WHAT THE TASK ASKS:
Every entry is to be returned verbatim.

-- RECORDS TO USE follows --

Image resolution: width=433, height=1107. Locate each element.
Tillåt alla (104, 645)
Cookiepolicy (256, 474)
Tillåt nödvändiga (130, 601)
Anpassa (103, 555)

-- RECORDS TO USE concluded --

ANSWER:
Image resolution: width=433, height=1107. Locate each element.
Tillåt alla (104, 645)
Cookiepolicy (256, 474)
Tillåt nödvändiga (130, 601)
Anpassa (103, 555)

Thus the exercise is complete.